- **WHAT YOU WILL DO**:
Exactly as written, transcribe the data from its opening line through the line containing "资本的站位，相当于行业风向标。短短半年". Leave every picture out.

- **INPUT DATA**:
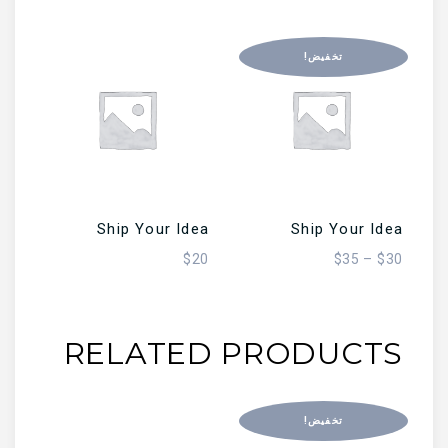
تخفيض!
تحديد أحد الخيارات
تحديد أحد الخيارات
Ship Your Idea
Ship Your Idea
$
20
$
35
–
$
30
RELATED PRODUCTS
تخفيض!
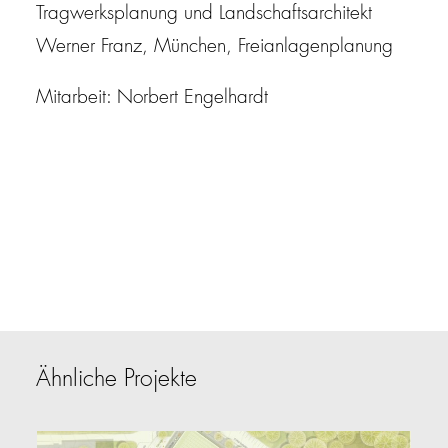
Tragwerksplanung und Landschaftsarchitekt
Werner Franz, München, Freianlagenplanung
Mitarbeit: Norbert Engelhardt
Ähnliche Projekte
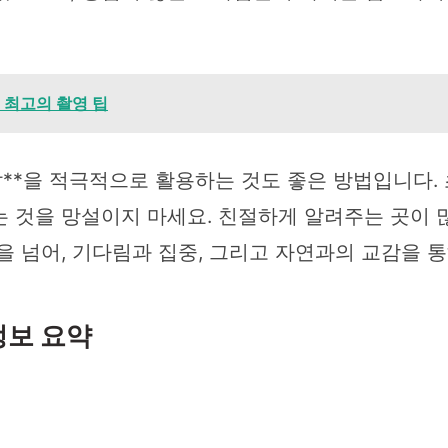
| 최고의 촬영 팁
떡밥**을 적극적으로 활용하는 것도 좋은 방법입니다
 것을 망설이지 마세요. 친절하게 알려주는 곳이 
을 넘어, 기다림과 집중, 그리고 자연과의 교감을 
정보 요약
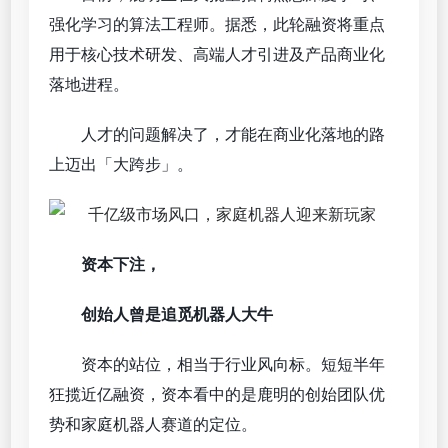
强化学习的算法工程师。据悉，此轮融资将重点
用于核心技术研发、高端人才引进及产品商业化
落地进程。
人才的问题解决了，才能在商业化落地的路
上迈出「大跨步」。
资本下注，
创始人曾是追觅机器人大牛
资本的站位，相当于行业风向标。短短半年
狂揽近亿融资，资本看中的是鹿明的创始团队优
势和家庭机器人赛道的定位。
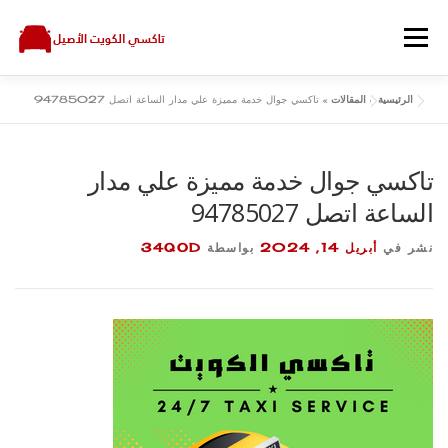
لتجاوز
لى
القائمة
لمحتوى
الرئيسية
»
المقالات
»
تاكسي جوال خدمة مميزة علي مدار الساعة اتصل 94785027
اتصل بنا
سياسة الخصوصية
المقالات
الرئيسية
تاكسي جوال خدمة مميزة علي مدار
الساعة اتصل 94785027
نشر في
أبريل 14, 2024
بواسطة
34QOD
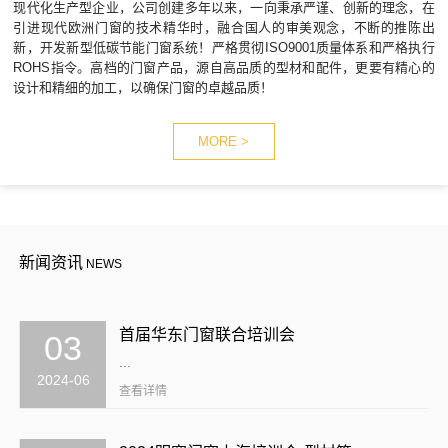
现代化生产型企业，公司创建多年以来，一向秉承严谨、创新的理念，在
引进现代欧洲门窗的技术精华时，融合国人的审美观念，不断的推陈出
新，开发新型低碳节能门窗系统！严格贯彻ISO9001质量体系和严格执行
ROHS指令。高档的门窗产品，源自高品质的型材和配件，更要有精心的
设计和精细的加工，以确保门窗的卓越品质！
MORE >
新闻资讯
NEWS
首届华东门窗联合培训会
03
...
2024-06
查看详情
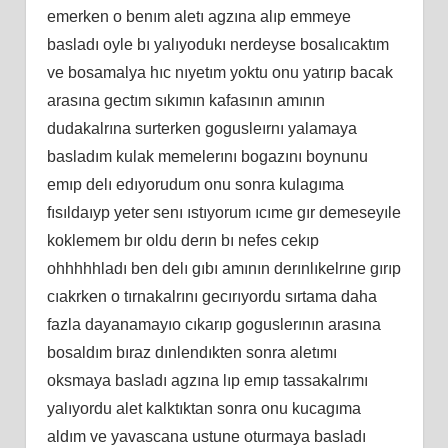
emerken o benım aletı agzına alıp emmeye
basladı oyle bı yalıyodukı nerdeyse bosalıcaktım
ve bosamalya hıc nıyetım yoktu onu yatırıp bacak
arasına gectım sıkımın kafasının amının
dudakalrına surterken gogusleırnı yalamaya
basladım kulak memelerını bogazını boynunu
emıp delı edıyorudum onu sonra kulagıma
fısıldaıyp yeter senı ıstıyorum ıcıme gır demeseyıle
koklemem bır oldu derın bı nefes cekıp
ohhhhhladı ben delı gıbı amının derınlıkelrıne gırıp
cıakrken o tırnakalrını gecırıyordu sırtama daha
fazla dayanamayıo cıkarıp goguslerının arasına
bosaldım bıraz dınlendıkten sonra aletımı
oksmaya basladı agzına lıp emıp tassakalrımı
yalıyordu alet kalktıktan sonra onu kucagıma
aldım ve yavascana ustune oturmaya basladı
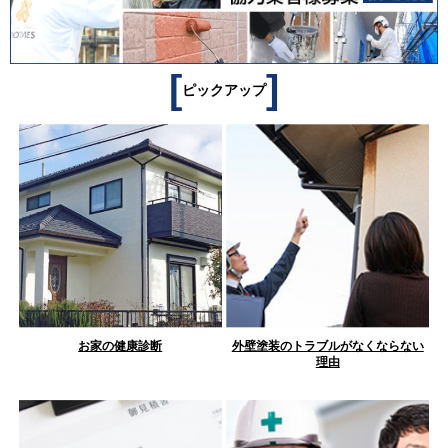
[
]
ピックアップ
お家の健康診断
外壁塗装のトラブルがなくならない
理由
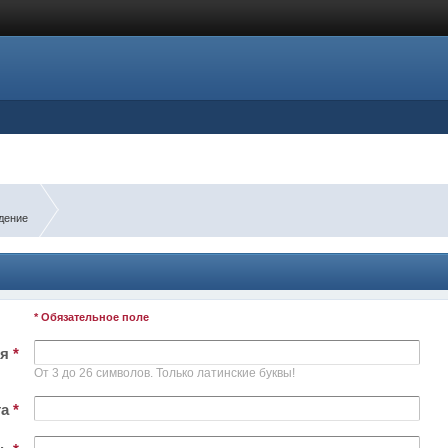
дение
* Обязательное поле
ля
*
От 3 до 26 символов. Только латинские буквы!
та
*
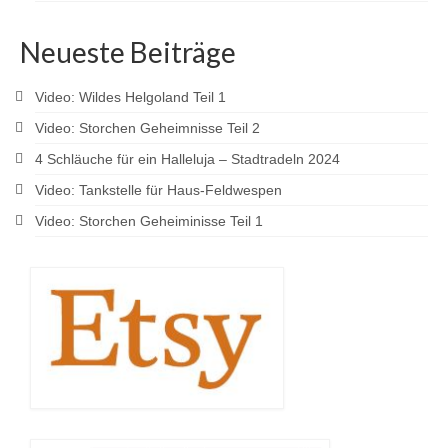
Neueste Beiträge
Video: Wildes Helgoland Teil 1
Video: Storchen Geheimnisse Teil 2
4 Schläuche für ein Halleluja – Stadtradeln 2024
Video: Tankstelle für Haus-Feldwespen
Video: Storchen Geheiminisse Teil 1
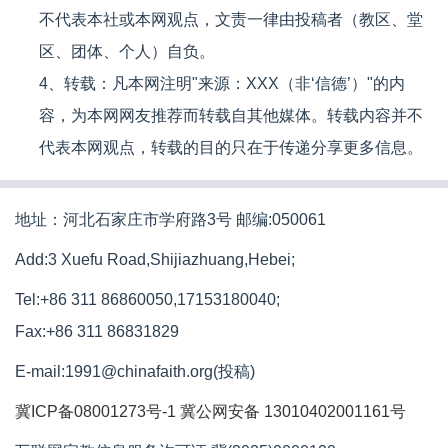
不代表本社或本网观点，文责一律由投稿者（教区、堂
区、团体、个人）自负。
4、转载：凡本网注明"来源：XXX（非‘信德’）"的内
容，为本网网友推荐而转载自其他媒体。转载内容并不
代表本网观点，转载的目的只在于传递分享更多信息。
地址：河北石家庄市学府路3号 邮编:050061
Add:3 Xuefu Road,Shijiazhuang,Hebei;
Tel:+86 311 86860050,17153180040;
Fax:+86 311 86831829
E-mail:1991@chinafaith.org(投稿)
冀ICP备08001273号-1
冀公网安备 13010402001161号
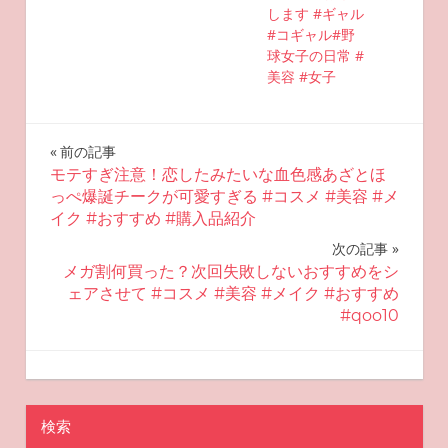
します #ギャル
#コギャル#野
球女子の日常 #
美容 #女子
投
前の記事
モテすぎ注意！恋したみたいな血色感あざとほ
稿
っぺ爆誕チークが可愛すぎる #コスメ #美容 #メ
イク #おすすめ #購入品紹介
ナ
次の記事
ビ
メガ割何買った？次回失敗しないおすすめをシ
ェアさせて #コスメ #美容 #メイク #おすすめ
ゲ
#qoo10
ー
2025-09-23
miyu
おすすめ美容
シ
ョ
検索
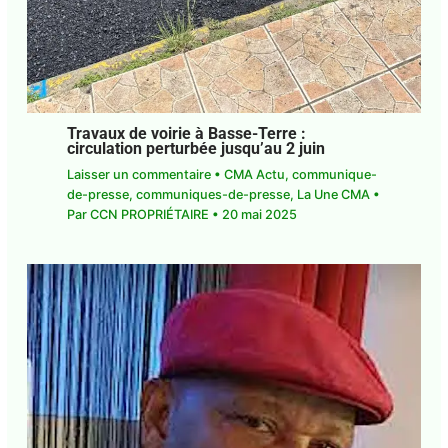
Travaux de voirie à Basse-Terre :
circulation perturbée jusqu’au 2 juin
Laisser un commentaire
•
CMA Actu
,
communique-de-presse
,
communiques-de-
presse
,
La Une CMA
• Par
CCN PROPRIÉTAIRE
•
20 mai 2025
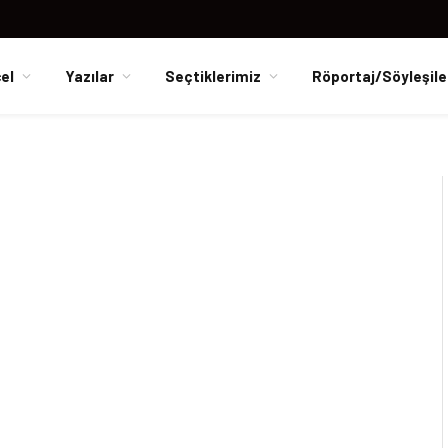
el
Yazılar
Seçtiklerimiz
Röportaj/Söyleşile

- **ANSWER SPACE**:
تخفيض!
تحديد أحد الخيارات
تحديد أحد الخيارات
Ship Your Idea
Ship Your Idea
$
20
$
35
–
$
30
RELATED PRODUCTS
تخفيض!
Tragwerksplanung und Landschaftsarchitekt
Werner Franz, München, Freianlagenplanung
Mitarbeit: Norbert Engelhardt
Ähnliche Projekte
| 최고의 촬영 팁
떡밥**을 적극적으로 활용하는 것도 좋은 방법입니다
 것을 망설이지 마세요. 친절하게 알려주는 곳이 
을 넘어, 기다림과 집중, 그리고 자연과의 교감을 
정보 요약
强化学习的算法工程师。据悉，此轮融资将重点
用于核心技术研发、高端人才引进及产品商业化
落地进程。
人才的问题解决了，才能在商业化落地的路
上迈出「大跨步」。
资本下注，
创始人曾是追觅机器人大牛
资本的站位，相当于行业风向标。短短半年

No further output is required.